A Mobile App for Drug Dosage Calculation in the Context of Pediatric and Adult Resuscitation: a Cross-Over Randomized Controlled Trial

Not Applicable

Completed

• Conditions: Mobile App Use in Resuscitation

• Registration Number: NCT06804915
• Lead Sponsor: Université de Sherbrooke

Brief Summary

The purpose of this study is to investigate whether the use of the EZResus app by physicians and nurses reduces medication errors in simulated adult and pediatric resuscitation scenarios compared to the use of standard protocols. This study is a randomized controlled crossover trial with two groups comparing the use of EZResus app with standard protocol in four simulated resuscitation scenarios. The participants will form resuscitation teams, each including an attending physician and two nurses responsible for the preparation and administration of medications. Each team will conduct one adult and one pediatric resuscitation scenario using the EZResus application, along with one adult and one pediatric resuscitation scenario following standard protocols.The teams will be individually randomized to start the scenarios either with or without the medical application using sealed envelopes. The participants will be recruited from one regional hospital (Haut-Richelieu hospital) and one university hospital (Charles LeMoyne Hospital).

Detailed Description

The simulations will be conducted at the clinical simulation laboratory at Jean-Marc Lepage Pavilion of the University of Sherbrooke using high-fidelity mannequins. During the scenarios, the physician is expected to prescribe medications by mentioning the name, the dose and the route of administration of every medication. Moreover, if multiple dilution for a medication is possible, the physician is expected to mention the desired dilution.

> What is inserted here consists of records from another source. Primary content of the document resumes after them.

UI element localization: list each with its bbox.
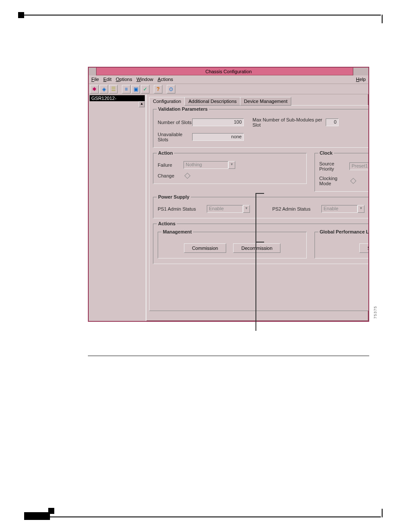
tree-scroll-up[interactable]: ▲	[139, 101, 145, 107]
combo-ps1-value: Enable	[207, 205, 243, 213]
legend-logging: Global Performance Logging	[318, 229, 369, 234]
group-validation-parameters: Validation Parameters Number of Slots 10…	[153, 109, 369, 148]
toolbar-btn-5[interactable]: ▣	[131, 85, 140, 93]
tab-strip: Configuration Additional Descriptions De…	[149, 97, 369, 106]
label-source-priority: Source Priority	[319, 161, 349, 171]
combo-ps1-admin-status[interactable]: Enable ▼	[207, 205, 250, 213]
combo-ps2-value: Enable	[321, 205, 358, 213]
combo-source-priority-value: Preset1	[349, 162, 369, 170]
dropdown-icon: ▼	[243, 205, 250, 213]
tab-body: Validation Parameters Number of Slots 10…	[149, 105, 369, 311]
system-menu-button[interactable]	[89, 68, 97, 75]
toolbar-btn-8[interactable]: ⊙	[167, 85, 175, 93]
window-controls[interactable]	[353, 68, 368, 75]
label-failure: Failure	[158, 162, 184, 168]
menu-help[interactable]: Help	[356, 77, 366, 82]
toolbar-btn-1[interactable]: ✱	[90, 85, 99, 93]
combo-failure[interactable]: Nothing ▼	[184, 161, 235, 169]
radio-change[interactable]	[184, 173, 190, 179]
combo-failure-value: Nothing	[184, 161, 228, 169]
group-actions: Actions Management Commission Decommissi…	[153, 224, 369, 264]
label-unavailable-slots: Unavailable Slots	[158, 132, 192, 142]
titlebar: Chassis Configuration	[89, 68, 368, 75]
tab-configuration[interactable]: Configuration	[149, 97, 185, 106]
field-max-sub-modules[interactable]: 0	[326, 118, 339, 126]
dropdown-icon: ▼	[228, 161, 235, 169]
label-max-sub-modules: Max Number of Sub-Modules per Slot	[252, 117, 326, 128]
annotation-line	[255, 242, 264, 243]
toolbar: ✱ ◈ ☰ ≡ ▣ ✓ ? ⊙	[89, 84, 368, 94]
window-title: Chassis Configuration	[206, 69, 252, 74]
dropdown-icon: ▼	[358, 205, 364, 213]
tree-item-gsr[interactable]: GSR12012-	[90, 95, 145, 101]
figure-id: 75375	[373, 306, 377, 319]
toolbar-btn-3[interactable]: ☰	[109, 85, 118, 93]
field-unavailable-slots[interactable]: none	[192, 133, 244, 141]
label-change: Change	[158, 173, 184, 178]
label-clocking-mode: Clocking Mode	[319, 176, 349, 186]
legend-management: Management	[162, 229, 193, 234]
combo-source-priority[interactable]: Preset1 ▼	[349, 162, 369, 170]
menu-options[interactable]: Options	[116, 77, 132, 82]
tab-device-management[interactable]: Device Management	[240, 97, 291, 106]
tree-pane: GSR12012- ▲	[89, 94, 146, 321]
group-action: Action Failure Nothing ▼ Change	[153, 153, 307, 184]
legend-actions: Actions	[157, 221, 177, 226]
group-management: Management Commission Decommission	[158, 232, 307, 258]
menu-window[interactable]: Window	[137, 77, 153, 82]
menubar: File Edit Options Window Actions Help	[89, 75, 368, 84]
radio-clocking-mode[interactable]	[350, 178, 356, 184]
label-ps1-admin-status: PS1 Admin Status	[158, 206, 196, 212]
combo-ps2-admin-status[interactable]: Enable ▼	[321, 205, 364, 213]
annotation-line	[255, 193, 256, 331]
legend-power-supply: Power Supply	[157, 194, 191, 199]
toolbar-btn-6[interactable]: ✓	[141, 85, 149, 93]
decommission-button[interactable]: Decommission	[233, 243, 280, 253]
label-ps2-admin-status: PS2 Admin Status	[272, 206, 311, 212]
figure-separator	[88, 355, 369, 356]
annotation-line	[255, 193, 264, 194]
legend-action: Action	[157, 150, 174, 156]
field-number-of-slots[interactable]: 100	[192, 118, 244, 126]
tab-additional-descriptions[interactable]: Additional Descriptions	[184, 97, 240, 106]
label-number-of-slots: Number of Slots	[158, 120, 192, 125]
menu-actions[interactable]: Actions	[158, 77, 173, 82]
legend-validation: Validation Parameters	[157, 106, 209, 112]
toolbar-btn-help[interactable]: ?	[154, 85, 162, 93]
group-global-performance-logging: Global Performance Logging Start Stop	[314, 232, 369, 258]
start-button[interactable]: Start	[359, 243, 369, 253]
toolbar-btn-4[interactable]: ≡	[122, 85, 131, 93]
commission-button[interactable]: Commission	[184, 243, 227, 253]
group-clock: Clock Source Priority Preset1 ▼ Clocking…	[314, 153, 369, 192]
toolbar-btn-2[interactable]: ◈	[100, 85, 108, 93]
app-window: Chassis Configuration File Edit Options …	[88, 67, 369, 322]
legend-clock: Clock	[318, 150, 334, 156]
menu-file[interactable]: File	[91, 77, 99, 82]
menu-edit[interactable]: Edit	[103, 77, 112, 82]
group-power-supply: Power Supply PS1 Admin Status Enable ▼ P…	[153, 197, 369, 218]
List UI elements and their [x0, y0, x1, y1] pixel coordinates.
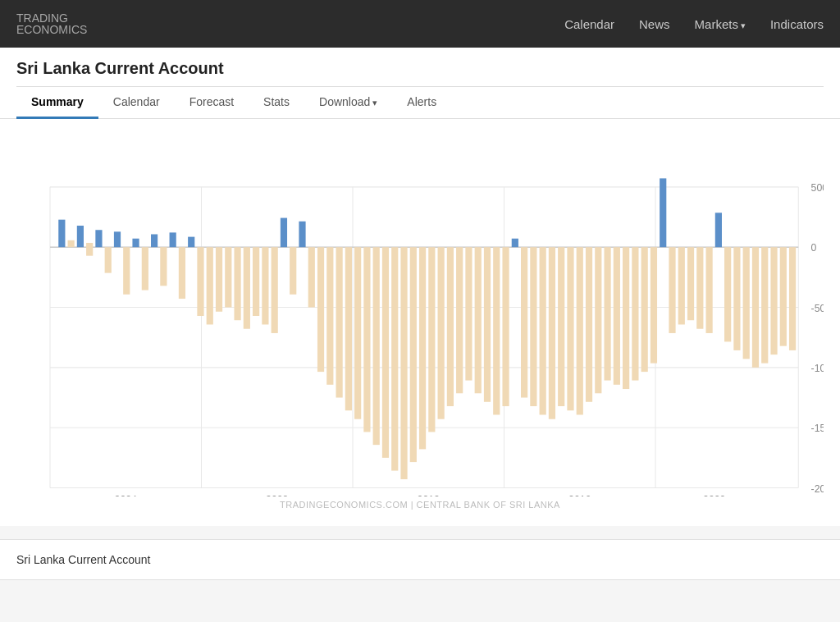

The first pediatric scenario will be a refractory status epilepticus situation where we will evaluate the dosing of benzodiazepines, followed by a 2nd line antiepileptic agent (levetiracetam or phenytoin). If asked, the patient will have hypoglycemia and need IV glucose. The patient will eventually require intubation where we will evaluate the dosage of the induction agent, neuromuscular blocking agent (NMBA), ventilation parameters and intubation equipment (laryngoscope blade and endotracheal tube size). Post intubation, the participant will need to start a perfusion for refractory status epilepticus (midazolam or propofol).

The second pediatric scenario will be a cardiac arrest. The patient will be in ventricular fibrillation and we will evaluate the dosage of epinephrine, antiarrhythmic medication (amiodarone and/or lidocaine) and electric voltage for defibrillation. After return to spontaneous circulation, the patient will require vasopressors (epinephrine perfusion) for hypotension, following PALS guidelines.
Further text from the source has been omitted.